Partners within the ecosystem
Are other plants allowed to grow here at all? Surely the vines need all the nutrients from the soil for themselves and cannot need competitors? You would be wrong: Around 50 wild plants should be found in an organic vineyard. They loosen the soil, help to make the nitrogen available and attract numerous useful types of insect.
The use of chemical-synthetic fertilizers is prohibited in organic viniculture.” Ecological wine-growers regard so-called weeds as valuable and helpful. They are welcome in the ecological vineyard. In places, where they get out of hand, the wine-grower restores the balance by manual work.
Ecosystems – whether large or small – are complicated structures. They are dynamic systems, biocoenosis of plants, animals, bacteria and fungi, which are interacting with each other and their habitat. Natural ecosystems are stable and self-sufficient on a long-term basis. They don’t change spontaneously, are not disturbed by short-term influences or return to their original state. Agricultural monocultures, on the other hand, are more sensitive and labile the less species live in them and they are no longer able to regulate nutrient deficiencies or the contamination with harmful organisms by themselves. Therefore, the aim of all organic winegrowers is it to strengthen the ecosystem of their vineyards. These include the plants, which are growing there apart from the vines, but also soil and the fauna. The stable interaction of all these inhabitants should create an environment for the vines that provides them with nutrients and reduces pests.
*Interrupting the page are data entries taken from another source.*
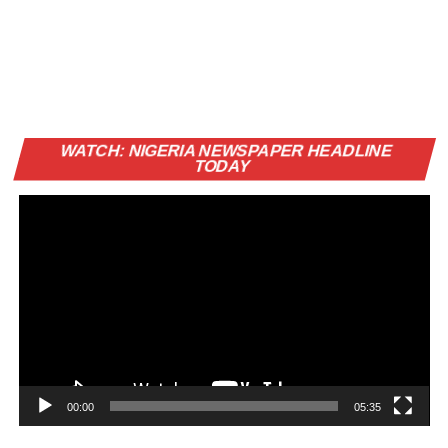
Vi
WATCH: NIGERIA NEWSPAPER HEADLINE
Pl
TODAY
00:00
05:35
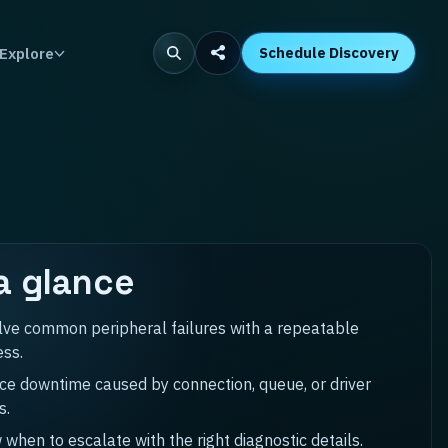
Explore
Schedule Discovery
a glance
lve common peripheral failures with a repeatable
ess.
e downtime caused by connection, queue, or driver
s.
when to escalate with the right diagnostic details.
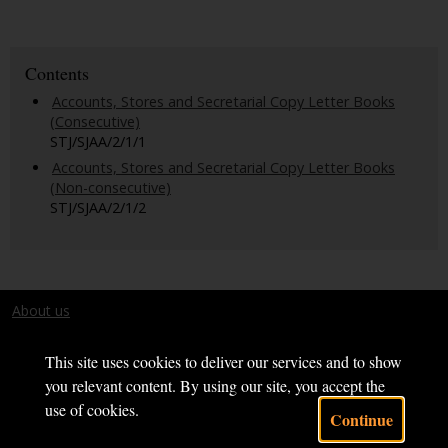
Contents
Accounts, Stores and Secretarial Copy Letter Books
(Consecutive)
STJ/SJAA/2/1/1
Accounts, Stores and Secretarial Copy Letter Books
(Non-consecutive)
STJ/SJAA/2/1/2
About us
Terms and conditions
This site uses cookies to deliver our services and to show
you relevant content. By using our site, you accept the
use of cookies.
Continue
Powered by CollectionsIndex+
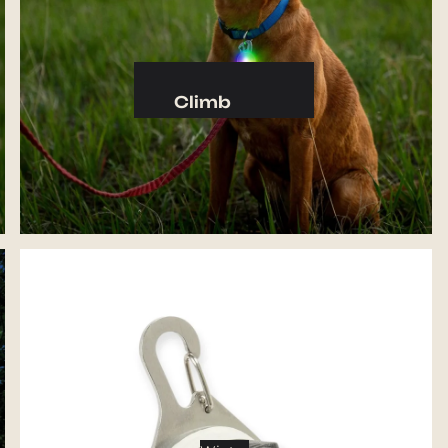
Camp Kitchen
Stoves
Cookware & Dinnerware
Climb
Drinkware
Harnesses
Food
Helmets
Fuel
Ropes
Water
Hardware
Water Bottles
Accessories
Hydration Reservoirs
Water Treatment
Lighting
Headlamps
Flashlights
At the same time – this is also part of the philosophy – this form of farming creates a habitat for many useful organisms and is an important contribution to the nature conservation and protection of species.
The starting point for a more stable ecosystem vineyard is usually the sowing of a diverse, preferably indigenous mixture of plants with different blossoming times, different root depths and different vigour of growth – the more variety, the better. This mixture offers above-ground and underground habitat and food for thousands of useful species. Together, these partners in the ecosystem loosen up the soil and make nutrients available for the vines.